> DATA PROVIDED:
+ + + + +

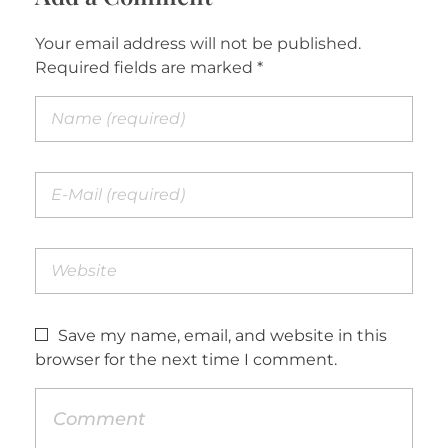
Your email address will not be published.
Required fields are marked *
Save my name, email, and website in this
browser for the next time I comment.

+ + + + +

> ABOUT THIS TASK:
The answer should be one number: how many lines in the data contain the word "email".

> YOUR RESPONSE:
2